• **TASK DESCRIPTION**: If a line comes after the one containing "LIBRERIE.COOP", leave it out; copy every line before it, and that line too, exactly as written, starting from the first line of the entries.

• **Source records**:
──────────────────────────────

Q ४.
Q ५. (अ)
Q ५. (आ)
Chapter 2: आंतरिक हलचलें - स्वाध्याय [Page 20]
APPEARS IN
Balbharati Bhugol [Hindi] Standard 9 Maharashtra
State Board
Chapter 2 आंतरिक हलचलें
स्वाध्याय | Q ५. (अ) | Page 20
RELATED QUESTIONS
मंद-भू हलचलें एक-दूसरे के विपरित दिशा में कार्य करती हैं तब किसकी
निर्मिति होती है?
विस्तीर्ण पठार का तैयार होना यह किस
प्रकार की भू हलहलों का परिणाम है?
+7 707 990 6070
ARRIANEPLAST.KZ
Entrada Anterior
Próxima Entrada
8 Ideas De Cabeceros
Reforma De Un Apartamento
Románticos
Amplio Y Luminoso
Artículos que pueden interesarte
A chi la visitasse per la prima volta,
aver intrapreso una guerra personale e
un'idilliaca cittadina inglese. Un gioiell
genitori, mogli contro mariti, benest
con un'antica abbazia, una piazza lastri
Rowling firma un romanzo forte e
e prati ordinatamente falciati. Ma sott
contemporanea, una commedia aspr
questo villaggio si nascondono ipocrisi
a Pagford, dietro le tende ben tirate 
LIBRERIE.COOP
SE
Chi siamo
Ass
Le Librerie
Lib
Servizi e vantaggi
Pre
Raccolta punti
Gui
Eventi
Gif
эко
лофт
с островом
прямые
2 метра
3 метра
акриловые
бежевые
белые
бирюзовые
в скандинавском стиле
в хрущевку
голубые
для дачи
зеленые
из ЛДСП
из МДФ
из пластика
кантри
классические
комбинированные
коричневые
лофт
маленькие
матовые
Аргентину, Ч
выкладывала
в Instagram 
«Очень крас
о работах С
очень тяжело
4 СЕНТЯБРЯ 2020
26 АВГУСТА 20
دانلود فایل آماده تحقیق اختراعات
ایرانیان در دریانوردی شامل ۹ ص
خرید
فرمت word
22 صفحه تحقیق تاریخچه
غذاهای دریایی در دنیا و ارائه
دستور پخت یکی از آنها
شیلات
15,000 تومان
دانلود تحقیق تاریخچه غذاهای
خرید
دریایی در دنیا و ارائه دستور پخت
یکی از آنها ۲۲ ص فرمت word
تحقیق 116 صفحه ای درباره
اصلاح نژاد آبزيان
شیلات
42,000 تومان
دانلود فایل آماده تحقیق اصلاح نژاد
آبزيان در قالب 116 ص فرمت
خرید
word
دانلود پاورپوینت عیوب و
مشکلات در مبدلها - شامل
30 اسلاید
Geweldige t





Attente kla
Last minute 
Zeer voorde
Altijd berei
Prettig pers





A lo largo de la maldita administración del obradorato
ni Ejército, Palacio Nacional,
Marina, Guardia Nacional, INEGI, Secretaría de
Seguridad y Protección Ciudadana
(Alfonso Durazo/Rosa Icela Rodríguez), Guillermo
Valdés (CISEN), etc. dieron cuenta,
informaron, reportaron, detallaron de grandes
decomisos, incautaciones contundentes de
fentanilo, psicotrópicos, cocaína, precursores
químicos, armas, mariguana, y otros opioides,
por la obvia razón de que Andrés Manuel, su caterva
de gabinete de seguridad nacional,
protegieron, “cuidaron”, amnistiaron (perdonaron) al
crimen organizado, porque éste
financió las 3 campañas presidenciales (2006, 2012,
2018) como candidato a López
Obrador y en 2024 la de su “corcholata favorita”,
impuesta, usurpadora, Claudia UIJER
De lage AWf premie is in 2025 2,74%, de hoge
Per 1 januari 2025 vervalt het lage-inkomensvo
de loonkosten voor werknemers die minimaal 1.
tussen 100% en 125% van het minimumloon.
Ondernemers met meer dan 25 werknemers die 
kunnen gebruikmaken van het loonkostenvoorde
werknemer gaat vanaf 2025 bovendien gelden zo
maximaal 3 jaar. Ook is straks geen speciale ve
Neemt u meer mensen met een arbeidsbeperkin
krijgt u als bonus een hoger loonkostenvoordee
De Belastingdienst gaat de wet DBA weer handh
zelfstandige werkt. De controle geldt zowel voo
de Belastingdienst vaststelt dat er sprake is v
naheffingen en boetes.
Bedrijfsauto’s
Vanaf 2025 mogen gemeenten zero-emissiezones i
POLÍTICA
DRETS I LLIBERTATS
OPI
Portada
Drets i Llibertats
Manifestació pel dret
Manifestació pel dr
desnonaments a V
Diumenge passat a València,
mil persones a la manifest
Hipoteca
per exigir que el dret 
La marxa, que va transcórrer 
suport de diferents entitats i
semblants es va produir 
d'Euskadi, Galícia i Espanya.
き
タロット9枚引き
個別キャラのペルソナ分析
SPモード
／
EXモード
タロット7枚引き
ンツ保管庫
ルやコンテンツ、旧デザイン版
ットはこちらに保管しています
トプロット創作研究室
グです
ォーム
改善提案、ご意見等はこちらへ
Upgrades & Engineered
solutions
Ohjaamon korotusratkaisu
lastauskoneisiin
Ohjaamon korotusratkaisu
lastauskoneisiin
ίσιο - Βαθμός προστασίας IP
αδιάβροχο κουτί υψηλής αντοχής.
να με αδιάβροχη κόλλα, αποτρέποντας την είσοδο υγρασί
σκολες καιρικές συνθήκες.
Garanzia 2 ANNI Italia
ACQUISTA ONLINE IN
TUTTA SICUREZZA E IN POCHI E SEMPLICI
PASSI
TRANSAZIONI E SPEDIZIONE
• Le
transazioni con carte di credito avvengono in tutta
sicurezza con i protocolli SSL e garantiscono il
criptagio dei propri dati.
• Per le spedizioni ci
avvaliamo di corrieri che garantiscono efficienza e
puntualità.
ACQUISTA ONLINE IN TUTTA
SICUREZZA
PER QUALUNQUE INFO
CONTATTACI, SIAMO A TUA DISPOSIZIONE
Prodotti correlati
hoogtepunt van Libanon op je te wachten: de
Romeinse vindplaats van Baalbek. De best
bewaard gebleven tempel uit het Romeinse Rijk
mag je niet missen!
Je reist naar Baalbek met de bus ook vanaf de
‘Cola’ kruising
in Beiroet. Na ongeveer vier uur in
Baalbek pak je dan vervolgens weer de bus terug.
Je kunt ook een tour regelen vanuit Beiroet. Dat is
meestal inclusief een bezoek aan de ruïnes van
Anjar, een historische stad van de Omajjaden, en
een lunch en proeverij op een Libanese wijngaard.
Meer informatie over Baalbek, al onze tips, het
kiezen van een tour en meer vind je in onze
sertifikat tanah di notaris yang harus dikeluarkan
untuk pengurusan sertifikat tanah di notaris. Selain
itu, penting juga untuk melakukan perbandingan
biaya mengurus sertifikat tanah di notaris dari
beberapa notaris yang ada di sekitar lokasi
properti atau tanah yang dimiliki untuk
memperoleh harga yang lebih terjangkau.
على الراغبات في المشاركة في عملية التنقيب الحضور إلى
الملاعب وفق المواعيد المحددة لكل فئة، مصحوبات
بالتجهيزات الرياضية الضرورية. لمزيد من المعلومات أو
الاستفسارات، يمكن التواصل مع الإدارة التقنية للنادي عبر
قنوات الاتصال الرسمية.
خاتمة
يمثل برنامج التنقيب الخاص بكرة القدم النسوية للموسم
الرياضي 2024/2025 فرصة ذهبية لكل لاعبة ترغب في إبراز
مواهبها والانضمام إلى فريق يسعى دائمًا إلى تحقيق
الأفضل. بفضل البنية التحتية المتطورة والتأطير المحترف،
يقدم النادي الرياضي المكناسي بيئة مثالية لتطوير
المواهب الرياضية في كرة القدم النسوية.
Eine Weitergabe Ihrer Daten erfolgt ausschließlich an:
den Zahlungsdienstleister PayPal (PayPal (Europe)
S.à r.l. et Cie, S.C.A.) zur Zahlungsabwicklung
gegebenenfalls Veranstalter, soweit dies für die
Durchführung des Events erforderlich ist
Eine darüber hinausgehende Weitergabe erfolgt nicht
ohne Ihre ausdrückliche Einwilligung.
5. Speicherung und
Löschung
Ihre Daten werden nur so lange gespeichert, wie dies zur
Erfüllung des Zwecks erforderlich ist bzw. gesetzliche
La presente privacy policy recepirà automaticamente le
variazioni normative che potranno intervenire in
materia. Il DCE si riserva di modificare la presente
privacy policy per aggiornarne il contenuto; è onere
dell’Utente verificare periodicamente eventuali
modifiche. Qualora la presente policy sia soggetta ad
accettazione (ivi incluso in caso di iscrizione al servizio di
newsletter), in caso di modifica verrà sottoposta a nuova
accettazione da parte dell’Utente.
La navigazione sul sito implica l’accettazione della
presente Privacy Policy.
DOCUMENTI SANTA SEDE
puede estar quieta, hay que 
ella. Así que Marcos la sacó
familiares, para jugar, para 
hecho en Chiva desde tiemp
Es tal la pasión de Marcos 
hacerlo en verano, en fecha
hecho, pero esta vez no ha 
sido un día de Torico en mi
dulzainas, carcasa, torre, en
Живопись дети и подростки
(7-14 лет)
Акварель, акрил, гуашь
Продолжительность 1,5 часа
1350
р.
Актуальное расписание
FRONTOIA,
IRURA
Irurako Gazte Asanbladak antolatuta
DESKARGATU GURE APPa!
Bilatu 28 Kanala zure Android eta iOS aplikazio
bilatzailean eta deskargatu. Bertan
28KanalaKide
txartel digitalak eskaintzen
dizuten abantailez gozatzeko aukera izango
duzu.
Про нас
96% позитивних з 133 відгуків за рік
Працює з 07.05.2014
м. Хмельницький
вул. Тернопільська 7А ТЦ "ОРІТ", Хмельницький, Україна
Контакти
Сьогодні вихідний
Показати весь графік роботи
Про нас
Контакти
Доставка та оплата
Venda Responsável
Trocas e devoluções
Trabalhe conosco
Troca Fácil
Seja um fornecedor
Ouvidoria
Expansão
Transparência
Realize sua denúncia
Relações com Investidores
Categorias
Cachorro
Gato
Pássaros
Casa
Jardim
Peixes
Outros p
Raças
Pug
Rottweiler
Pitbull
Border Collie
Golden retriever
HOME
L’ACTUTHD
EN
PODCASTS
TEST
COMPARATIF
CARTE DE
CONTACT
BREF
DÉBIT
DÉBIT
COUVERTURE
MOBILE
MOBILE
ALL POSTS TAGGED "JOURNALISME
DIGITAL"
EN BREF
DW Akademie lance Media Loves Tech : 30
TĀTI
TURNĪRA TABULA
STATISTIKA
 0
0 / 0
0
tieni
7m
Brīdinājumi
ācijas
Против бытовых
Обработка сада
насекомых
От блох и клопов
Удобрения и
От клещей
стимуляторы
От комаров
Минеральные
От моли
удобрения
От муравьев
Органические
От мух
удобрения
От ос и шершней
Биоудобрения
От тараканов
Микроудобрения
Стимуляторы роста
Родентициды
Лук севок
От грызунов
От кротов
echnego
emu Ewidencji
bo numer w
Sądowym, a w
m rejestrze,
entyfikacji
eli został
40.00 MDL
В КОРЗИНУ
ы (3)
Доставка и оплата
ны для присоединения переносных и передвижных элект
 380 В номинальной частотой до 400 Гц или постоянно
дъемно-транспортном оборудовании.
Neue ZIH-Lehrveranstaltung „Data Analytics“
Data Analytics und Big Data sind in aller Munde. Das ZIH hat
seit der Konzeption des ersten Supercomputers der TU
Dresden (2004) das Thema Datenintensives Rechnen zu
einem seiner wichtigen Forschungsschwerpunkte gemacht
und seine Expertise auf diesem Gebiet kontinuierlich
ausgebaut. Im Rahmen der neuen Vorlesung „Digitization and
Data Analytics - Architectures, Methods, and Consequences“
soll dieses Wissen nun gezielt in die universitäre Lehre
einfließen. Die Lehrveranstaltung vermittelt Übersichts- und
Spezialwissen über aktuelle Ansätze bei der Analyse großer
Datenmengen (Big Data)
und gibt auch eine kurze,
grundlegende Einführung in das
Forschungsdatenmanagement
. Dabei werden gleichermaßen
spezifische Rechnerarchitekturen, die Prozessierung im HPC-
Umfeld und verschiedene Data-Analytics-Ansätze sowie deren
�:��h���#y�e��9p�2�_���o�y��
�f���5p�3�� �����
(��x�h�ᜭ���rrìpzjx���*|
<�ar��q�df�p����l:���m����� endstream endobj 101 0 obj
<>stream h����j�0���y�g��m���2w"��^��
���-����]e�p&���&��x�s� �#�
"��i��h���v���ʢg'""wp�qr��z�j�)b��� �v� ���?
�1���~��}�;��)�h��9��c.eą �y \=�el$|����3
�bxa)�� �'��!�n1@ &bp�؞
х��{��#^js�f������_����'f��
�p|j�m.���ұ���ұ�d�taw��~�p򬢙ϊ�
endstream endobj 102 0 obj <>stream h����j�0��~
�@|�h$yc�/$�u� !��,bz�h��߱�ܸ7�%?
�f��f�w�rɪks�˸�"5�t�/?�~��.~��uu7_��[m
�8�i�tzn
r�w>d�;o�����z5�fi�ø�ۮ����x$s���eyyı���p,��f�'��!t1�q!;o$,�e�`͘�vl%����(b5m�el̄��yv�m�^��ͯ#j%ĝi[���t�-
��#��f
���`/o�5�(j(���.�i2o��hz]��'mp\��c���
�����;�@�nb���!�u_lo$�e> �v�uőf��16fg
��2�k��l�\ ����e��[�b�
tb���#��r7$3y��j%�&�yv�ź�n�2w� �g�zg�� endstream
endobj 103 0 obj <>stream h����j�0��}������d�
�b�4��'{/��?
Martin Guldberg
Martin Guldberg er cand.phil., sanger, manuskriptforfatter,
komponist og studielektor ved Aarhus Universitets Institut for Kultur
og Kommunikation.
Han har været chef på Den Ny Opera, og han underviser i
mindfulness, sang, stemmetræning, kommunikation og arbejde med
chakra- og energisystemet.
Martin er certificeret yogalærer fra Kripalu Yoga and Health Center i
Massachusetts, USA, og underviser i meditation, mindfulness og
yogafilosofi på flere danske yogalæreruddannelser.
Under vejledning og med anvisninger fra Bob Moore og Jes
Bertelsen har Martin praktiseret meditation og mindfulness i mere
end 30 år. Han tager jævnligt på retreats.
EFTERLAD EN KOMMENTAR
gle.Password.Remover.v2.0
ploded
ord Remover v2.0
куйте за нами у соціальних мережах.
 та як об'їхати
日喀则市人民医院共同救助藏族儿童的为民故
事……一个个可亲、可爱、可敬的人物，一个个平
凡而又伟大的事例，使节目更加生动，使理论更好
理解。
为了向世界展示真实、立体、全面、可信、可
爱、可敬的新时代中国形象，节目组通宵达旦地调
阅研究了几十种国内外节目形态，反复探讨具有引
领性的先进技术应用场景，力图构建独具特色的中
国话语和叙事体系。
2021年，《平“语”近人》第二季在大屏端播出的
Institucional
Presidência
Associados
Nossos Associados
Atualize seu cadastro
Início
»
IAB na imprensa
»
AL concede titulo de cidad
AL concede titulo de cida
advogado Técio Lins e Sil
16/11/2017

──────────────────────────────

• **TASK RESPONSE**:
Q ४.
Q ५. (अ)
Q ५. (आ)
Chapter 2: आंतरिक हलचलें - स्वाध्याय [Page 20]
APPEARS IN
Balbharati Bhugol [Hindi] Standard 9 Maharashtra
State Board
Chapter 2 आंतरिक हलचलें
स्वाध्याय | Q ५. (अ) | Page 20
RELATED QUESTIONS
मंद-भू हलचलें एक-दूसरे के विपरित दिशा में कार्य करती हैं तब किसकी
निर्मिति होती है?
विस्तीर्ण पठार का तैयार होना यह किस
प्रकार की भू हलहलों का परिणाम है?
+7 707 990 6070
ARRIANEPLAST.KZ
Entrada Anterior
Próxima Entrada
8 Ideas De Cabeceros
Reforma De Un Apartamento
Románticos
Amplio Y Luminoso
Artículos que pueden interesarte
A chi la visitasse per la prima volta,
aver intrapreso una guerra personale e
un'idilliaca cittadina inglese. Un gioiell
genitori, mogli contro mariti, benest
con un'antica abbazia, una piazza lastri
Rowling firma un romanzo forte e
e prati ordinatamente falciati. Ma sott
contemporanea, una commedia aspr
questo villaggio si nascondono ipocrisi
a Pagford, dietro le tende ben tirate 
LIBRERIE.COOP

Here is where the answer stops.